The New York City Panorama in the Queens Museum of Art got a temporary addition of “Silicon City” last weekend, but promoters are hoping it will become a reality in the future.
Jukay Hsu, founder of the Coalition for Queens, gathered elected officials who support his plan at the iconic Panorama on Friday afternoon to pitch his dream. “There is a lot of interest in building a tech hub in Queens,” Hsu said. “We can create a Silicon City with research and businesses for the 21st century.”
Earlier this year, the Flushing resident met with officials and groups to garner support for an applied sciences campus to be built at Willets Point. Last December, Mayor Bloomberg launched a plan to build a campus to foster innovative work. There have been dozens of proposals from institutions of higher education from around the world.
Of the three sites proposed by the city, the academic frontrunners indicated they favor Roosevelt Island. Although Hsu wanted Willets Point, the city’s Economic Development Corp. said in July that it would not consider placing the applied sciences campus there because “it would represent a significant diversion” from what is proposed: affordable housing, retail and open space.
But Hsu is not giving up, saying Friday there are other suitable locations in Queens, including Astoria, Flushing and the Sunnyside railyards. To promote his plan, the 27-year-old convinced the QMA to allow a model of a proposed tech campus to be put on the Panorama for the weekend.
Dressed in special slippers to protect the large model of the city, Hsu placed his campus at Willets Point.
Tom Finkelpearl, executive director of the QMA, noted that when the Panorama opened for the 1964 World’s Fair, its creator, Robert Moses, wanted it used as a planning tool once the fair closed. “We’re not favoring the project, but we believe that the Panorama should be used for this kind of thing,” Finkelpearl said.
City Councilwoman Karen Koslowitz (D-Forest Hills), heads the Economic Development Committee and said some location in Queens should be considered for the future, even if Roosevelt Island, located in the East River off Long Island City, is the choice now. “Not just Manhattan deserves development,” Koslowitz said. “It’s time they come to Queens.”
Councilman Peter Koo (R-Flushing) also wants Queens to be considered and Assemblywoman Grace Meng (D-Flushing) believes Willets Point is the “ideal location,” because it’s near an airport. “The complex shouldn’t be on a small, isolated island,” Meng said.
Assemblyman Ed Braunstein (D-Bayside) favors the proposal too, but concedes it would be a “tough fight” to get it in Queens.

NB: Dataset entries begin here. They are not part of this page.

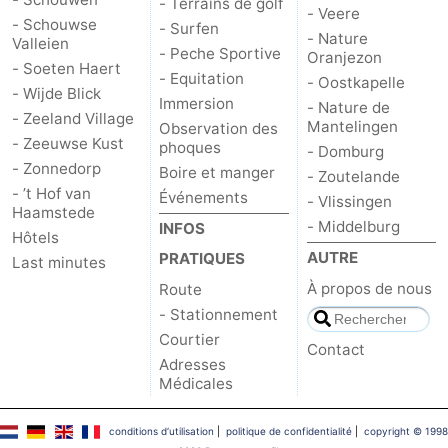
- Terrains de golf
- Veere
- Schouwse
- Surfen
Schouwen-
- Nature
Valleien
- Peche Sportive
Oranjezon
- Soeten Haert
- Equitation
- Oostkapelle
Duiveland
-
- Wijde Blick
Immersion
- Nature de
- Zeeland Village
Mantelingen
Brouwershaven
-
Observation des
- Zeeuwse Kust
phoques
- Domburg
- Zonnedorp
Boire et manger
Bruinisse
-
- Zoutelande
- ’t Hof van
Événements
- Vlissingen
Haamstede
Zierikzee
-
- Middelburg
INFOS
Hôtels
AUTRE
PRATIQUES
Last minutes
Nature
-
À propos de nous
Route
Oosterschelde
Burgh
-
- Stationnement
Courtier
Contact
Haamstede
Nature
Walcheren
Adresses
Médicales
Kop
-
conditions d‘utilisation
|
politique de confidentialité
|
copyright © 1998
van
Veere
-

Also attending was Pat Dolan, president of the Queens Civic Congress, who said she’d been talking to the city and it’s possible more than one university proposal will be selected. If that happens, the city may need a second site.
Jim Trent, an activist in Bellerose, said the city wants the project to be located on city-owned property. “They only want new buildings and would tear down any existing facilities,” Trent added.
Koslowitz noted that the Willets Point plan was announced four years ago and nothing has been built yet. “If we wait much longer, the mayor will be out of office and who knows what will happen with the project then,” she said.